### PROBLEM DETAILS
You are asked to copy the entire listing exactly, apart from its pictures.

### EXTRACTED DATA
* * *

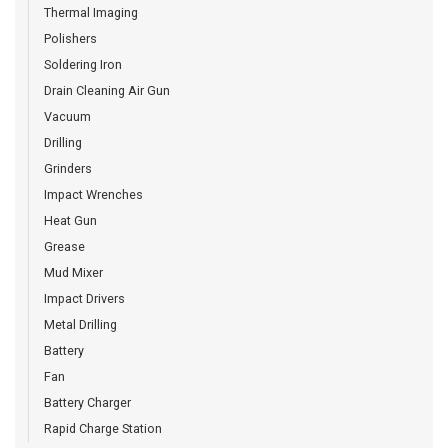
Thermal Imaging
Polishers
Soldering Iron
Drain Cleaning Air Gun
Vacuum
Drilling
Grinders
Impact Wrenches
Heat Gun
Grease
Mud Mixer
Impact Drivers
Metal Drilling
Battery
Fan
Battery Charger
Rapid Charge Station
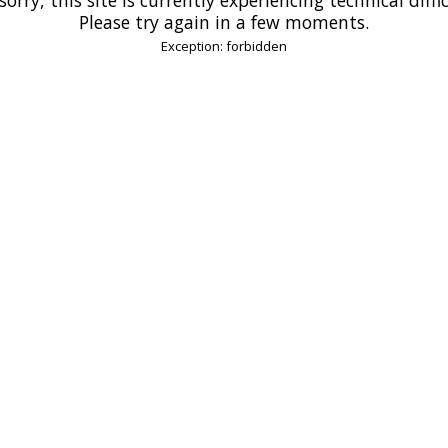
Please try again in a few moments.
Exception: forbidden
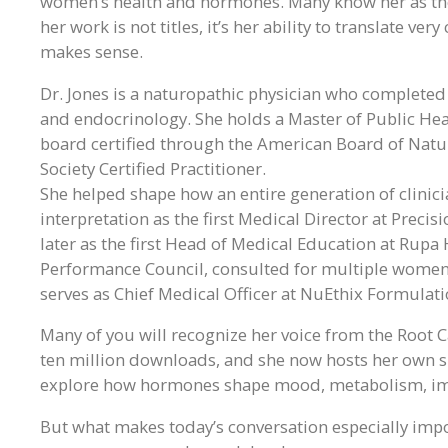
women’s health and hormones. Many know her as the
her work is not titles, it’s her ability to translate v
makes sense.
Dr. Jones is a naturopathic physician who complete
and endocrinology. She holds a Master of Public Healt
board certified through the American Board of Nat
Society Certified Practitioner.
She helped shape how an entire generation of clinic
interpretation as the first Medical Director at Precis
later as the first Head of Medical Education at Rup
Performance Council, consulted for multiple women
serves as Chief Medical Officer at NuEthix Formulati
Many of you will recognize her voice from the Root
ten million downloads, and she now hosts her own 
explore how hormones shape mood, metabolism, immu
But what makes today’s conversation especially import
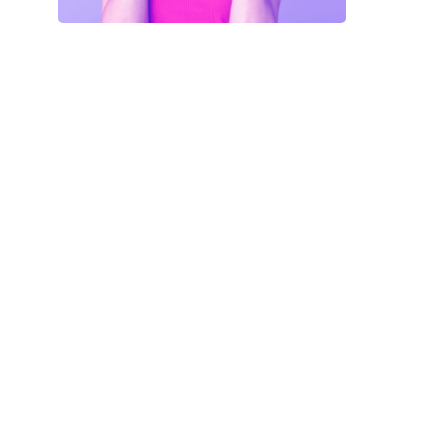
Your Code
SAVE18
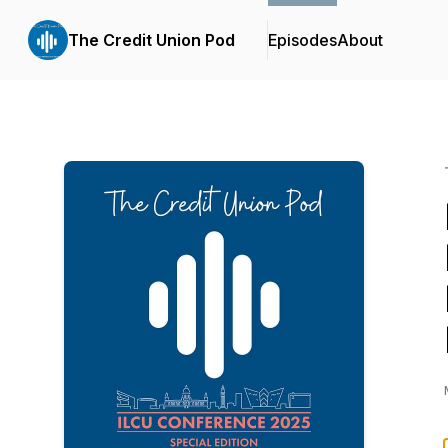
The Credit Union Pod
Episodes
About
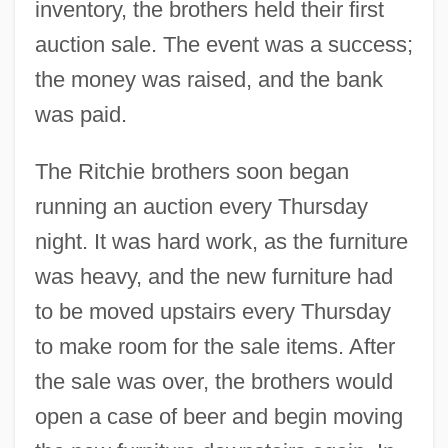
inventory, the brothers held their first
auction sale. The event was a success;
the money was raised, and the bank
was paid.
The Ritchie brothers soon began
running an auction every Thursday
night. It was hard work, as the furniture
was heavy, and the new furniture had
to be moved upstairs every Thursday
to make room for the sale items. After
the sale was over, the brothers would
open a case of beer and begin moving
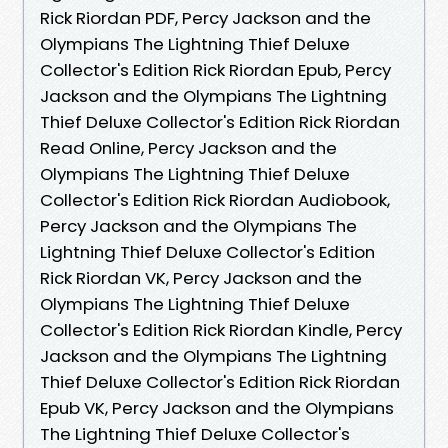
Rick Riordan PDF, Percy Jackson and the
Olympians The Lightning Thief Deluxe
Collector's Edition Rick Riordan Epub, Percy
Jackson and the Olympians The Lightning
Thief Deluxe Collector's Edition Rick Riordan
Read Online, Percy Jackson and the
Olympians The Lightning Thief Deluxe
Collector's Edition Rick Riordan Audiobook,
Percy Jackson and the Olympians The
Lightning Thief Deluxe Collector's Edition
Rick Riordan VK, Percy Jackson and the
Olympians The Lightning Thief Deluxe
Collector's Edition Rick Riordan Kindle, Percy
Jackson and the Olympians The Lightning
Thief Deluxe Collector's Edition Rick Riordan
Epub VK, Percy Jackson and the Olympians
The Lightning Thief Deluxe Collector's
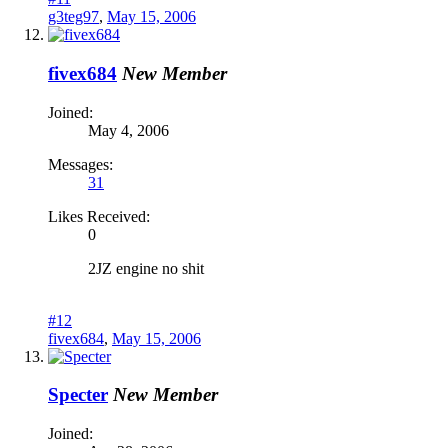
g3teg97
,
May 15, 2006
fivex684
New Member
Joined:
May 4, 2006
Messages:
31
Likes Received:
0
2JZ engine no shit
#12
fivex684
,
May 15, 2006
Specter
New Member
Joined:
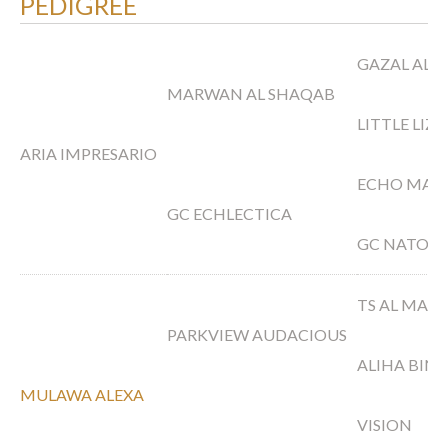
PEDIGREE
GAZAL AL 
MARWAN AL SHAQAB
LITTLE LIZ
ARIA IMPRESARIO
ECHO MAG
GC ECHLECTICA
GC NATORI
TS AL MALI
PARKVIEW AUDACIOUS
ALIHA BINT
MULAWA ALEXA
VISION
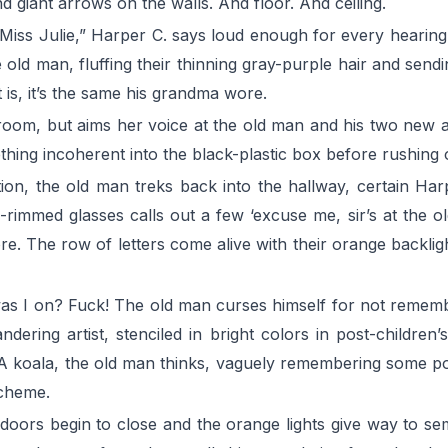
d giant arrows on the walls. And floor. And ceiling.
Miss Julie,” Harper C. says loud enough for every hearing
he old man, fluffing their thinning gray-purple hair and sen
 is, it’s the same his grandma wore.
 room, but aims her voice at the old man and his two new 
ething incoherent into the black-plastic box before rushing
ation, the old man treks back into the hallway, certain H
-rimmed glasses calls out a few ‘excuse me, sir’s at the ol
 The row of letters come alive with their orange backlights
 was I on? Fuck! The old man curses himself for not rememb
dering artist, stenciled in bright colors in post-children
 A koala, the old man thinks, vaguely remembering some poi
scheme.
e doors begin to close and the orange lights give way to s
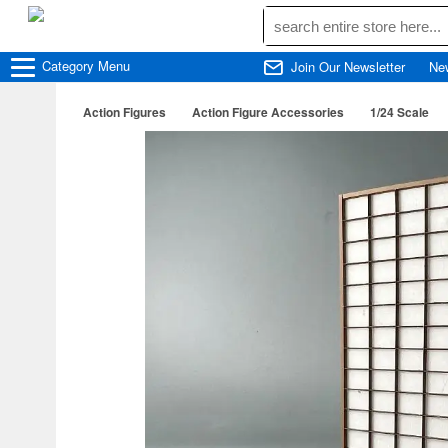
Category
Menu
Join Our Newsletter
Ne
Action Figures
Action Figure Accessories
1/24 Scale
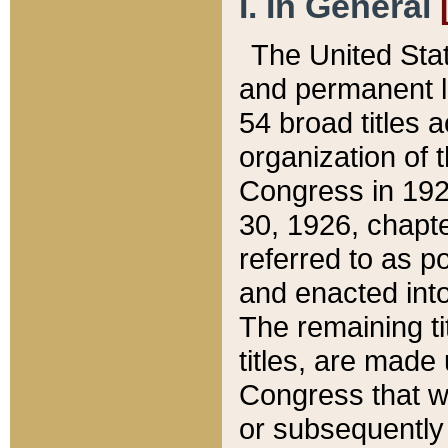
I. In General
The United Sta
and permanent l
54 broad titles 
organization of 
Congress in 192
30, 1926, chapter
referred to as po
and enacted into
The remaining ti
titles, are made
Congress that we
or subsequently 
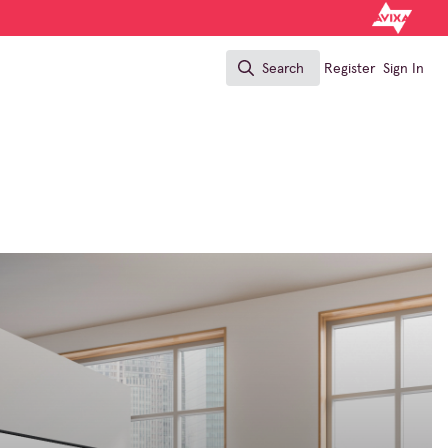
Search
Register
Sign In
Search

* * *

### SOLUTION TO THIS TASK
Thermal Imaging
Polishers
Soldering Iron
Drain Cleaning Air Gun
Vacuum
Drilling
Grinders
Impact Wrenches
Heat Gun
Grease
Mud Mixer
Impact Drivers
Metal Drilling
Battery
Fan
Battery Charger
Rapid Charge Station
Please try again in a few moments.
Exception: forbidden
women’s health and hormones. Many know her as the
her work is not titles, it’s her ability to translate v
makes sense.
Dr. Jones is a naturopathic physician who complete
and endocrinology. She holds a Master of Public Healt
board certified through the American Board of Nat
Society Certified Practitioner.
She helped shape how an entire generation of clinic
interpretation as the first Medical Director at Precis
later as the first Head of Medical Education at Rup
Performance Council, consulted for multiple women
serves as Chief Medical Officer at NuEthix Formulati
Many of you will recognize her voice from the Root
ten million downloads, and she now hosts her own 
explore how hormones shape mood, metabolism, immu
But what makes today’s conversation especially import
Your Code
SAVE18
The Credit Union Pod
Episodes
About
inventory, the brothers held their first
auction sale. The event was a success;
the money was raised, and the bank
was paid.
The Ritchie brothers soon began
running an auction every Thursday
night. It was hard work, as the furniture
was heavy, and the new furniture had
to be moved upstairs every Thursday
to make room for the sale items. After
the sale was over, the brothers would
open a case of beer and begin moving
Rick Riordan PDF, Percy Jackson and the
Olympians The Lightning Thief Deluxe
Collector's Edition Rick Riordan Epub, Percy
Jackson and the Olympians The Lightning
Thief Deluxe Collector's Edition Rick Riordan
Read Online, Percy Jackson and the
Olympians The Lightning Thief Deluxe
Collector's Edition Rick Riordan Audiobook,
Percy Jackson and the Olympians The
Lightning Thief Deluxe Collector's Edition
Rick Riordan VK, Percy Jackson and the
Olympians The Lightning Thief Deluxe
Collector's Edition Rick Riordan Kindle, Percy
Jackson and the Olympians The Lightning
Thief Deluxe Collector's Edition Rick Riordan
Epub VK, Percy Jackson and the Olympians
The Lightning Thief Deluxe Collector's
g3teg97
,
May 15, 2006
fivex684
New Member
Joined:
May 4, 2006
Messages:
31
Likes Received:
0
2JZ engine no shit
#12
fivex684
,
May 15, 2006
Specter
New Member
Joined:
PEDIGREE
GAZAL AL 
MARWAN AL SHAQAB
LITTLE LIZ
ARIA IMPRESARIO
ECHO MAG
GC ECHLECTICA
GC NATORI
TS AL MALI
PARKVIEW AUDACIOUS
ALIHA BINT
MULAWA ALEXA
VISION
d giant arrows on the walls. And floor. And ceiling.
Miss Julie,” Harper C. says loud enough for every hearing
he old man, fluffing their thinning gray-purple hair and sen
 is, it’s the same his grandma wore.
 room, but aims her voice at the old man and his two new 
ething incoherent into the black-plastic box before rushing
ation, the old man treks back into the hallway, certain H
-rimmed glasses calls out a few ‘excuse me, sir’s at the ol
 The row of letters come alive with their orange backlights
 was I on? Fuck! The old man curses himself for not rememb
dering artist, stenciled in bright colors in post-children
 A koala, the old man thinks, vaguely remembering some poi
scheme.
e doors begin to close and the orange lights give way to s
Category
Menu
Join Our Newsletter
Ne
Action Figures
Action Figure Accessories
1/24 Scale
I. In General
The United Sta
and permanent l
54 broad titles 
organization of 
Congress in 192
30, 1926, chapter
referred to as po
and enacted into
The remaining ti
titles, are made
Congress that we
or subsequently 
Search
Register
Sign In
Search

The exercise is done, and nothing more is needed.